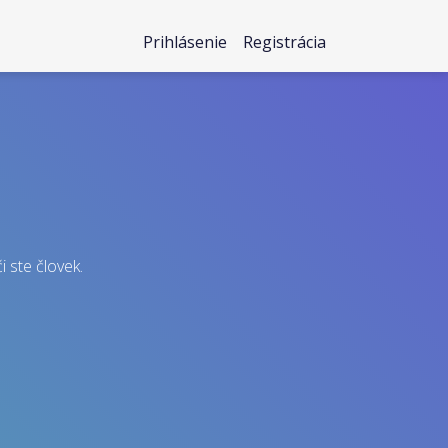
Prihlásenie
Registrácia
i ste človek.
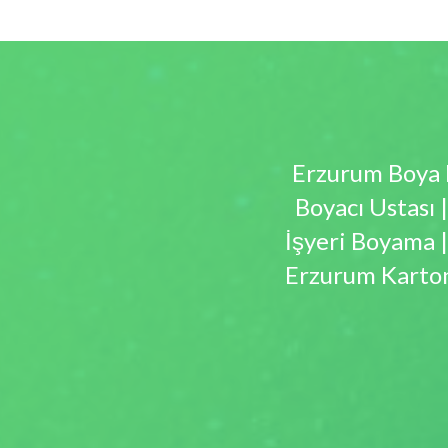
Erzurum Boya 
Boyacı Ustası 
İşyeri Boyama 
Erzurum Karton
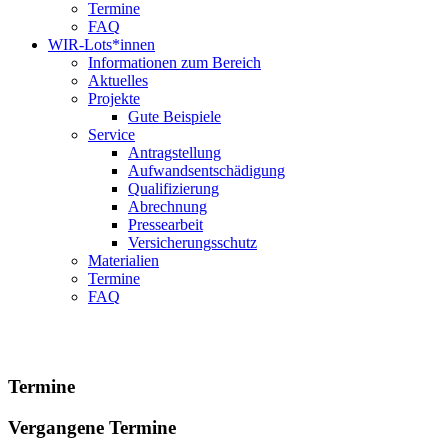
Termine
FAQ
WIR-Lots*innen
Informationen zum Bereich
Aktuelles
Projekte
Gute Beispiele
Service
Antragstellung
Aufwandsentschädigung
Qualifizierung
Abrechnung
Pressearbeit
Versicherungsschutz
Materialien
Termine
FAQ
Kompetenzzentrum
Vielfalt Hessen
Termine
Vergangene Termine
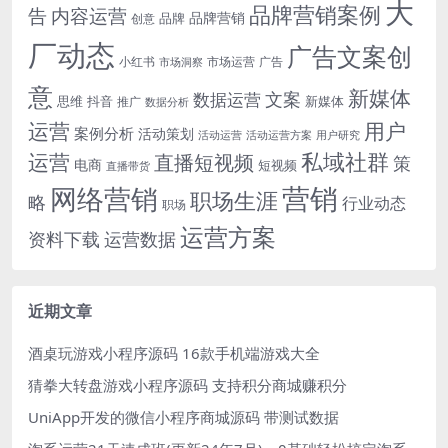
大
品牌营销案例
内容运营
告
品牌营销
品牌
创意
厂动态
广告文案创
小红书
市场洞察
市场运营
广告
意
新媒体
文案
数据运营
思维
抖音
新媒体
推广
数据分析
运营
用户
案例分析
活动策划
活动运营
活动运营方案
用户研究
运营
私域社群
直播短视频
策
电商
短视频
直播带货
网络营销
营销
职场生涯
略
行业动态
职场
运营方案
运营数据
资料下载
近期文章
酒桌玩游戏小程序源码 16款手机端游戏大全
猜拳大转盘游戏小程序源码 支持积分商城赚积分
UniApp开发的微信小程序商城源码 带测试数据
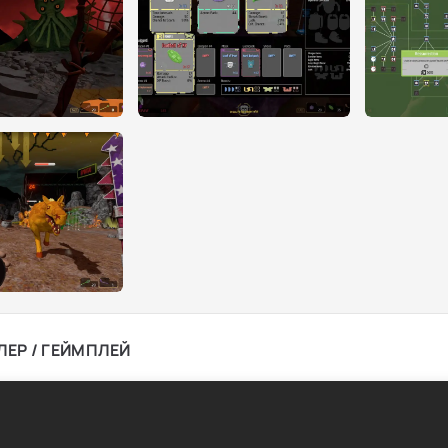
ЛЕР / ГЕЙМПЛЕЙ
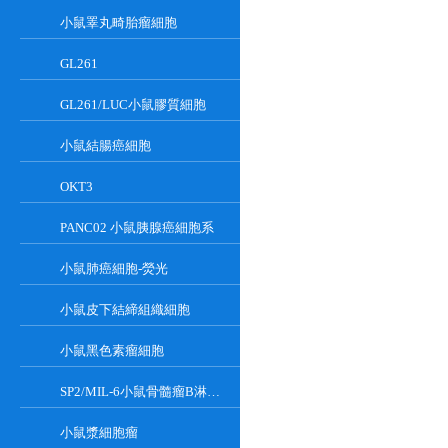
小鼠睪丸畸胎瘤細胞
GL261
GL261/LUC小鼠膠質細胞
小鼠結腸癌細胞
OKT3
PANC02 小鼠胰腺癌細胞系
小鼠肺癌細胞-熒光
小鼠皮下結締組織細胞
小鼠黑色素瘤細胞
SP2/MIL-6小鼠骨髓瘤B淋巴懸浮細胞系
小鼠漿細胞瘤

**GOAL OF THE EXERCISE**
Using the data above, print every line exactly, omitting pictures.

**RESULT BELOW**
Prihlásenie
Registrácia
i ste človek.
Erzurum Boya 
Boyacı Ustası 
İşyeri Boyama 
Erzurum Karton
Termine
FAQ
WIR-Lots*innen
Informationen zum Bereich
Aktuelles
Projekte
Gute Beispiele
Service
Antragstellung
Aufwandsentschädigung
Qualifizierung
Abrechnung
Pressearbeit
Versicherungsschutz
Materialien
Termine
FAQ
Kompetenzzentrum
Vielfalt Hessen
Termine
Vergangene Termine
大
品牌营销案例
内容运营
告
品牌营销
品牌
创意
厂动态
广告文案创
小红书
市场洞察
市场运营
广告
意
新媒体
文案
数据运营
思维
抖音
新媒体
推广
数据分析
运营
用户
案例分析
活动策划
活动运营
活动运营方案
用户研究
运营
私域社群
直播短视频
策
电商
短视频
直播带货
网络营销
营销
职场生涯
略
行业动态
职场
运营方案
运营数据
资料下载
近期文章
酒桌玩游戏小程序源码 16款手机端游戏大全
猜拳大转盘游戏小程序源码 支持积分商城赚积分
UniApp开发的微信小程序商城源码 带测试数据
ЛЕР / ГЕЙМПЛЕЙ
小鼠睪丸畸胎瘤細胞
GL261
GL261/LUC小鼠膠質細胞
小鼠結腸癌細胞
OKT3
PANC02 小鼠胰腺癌細胞系
小鼠肺癌細胞-熒光
小鼠皮下結締組織細胞
小鼠黑色素瘤細胞
SP2/MIL-6小鼠骨髓瘤B淋巴懸浮細胞系
小鼠漿細胞瘤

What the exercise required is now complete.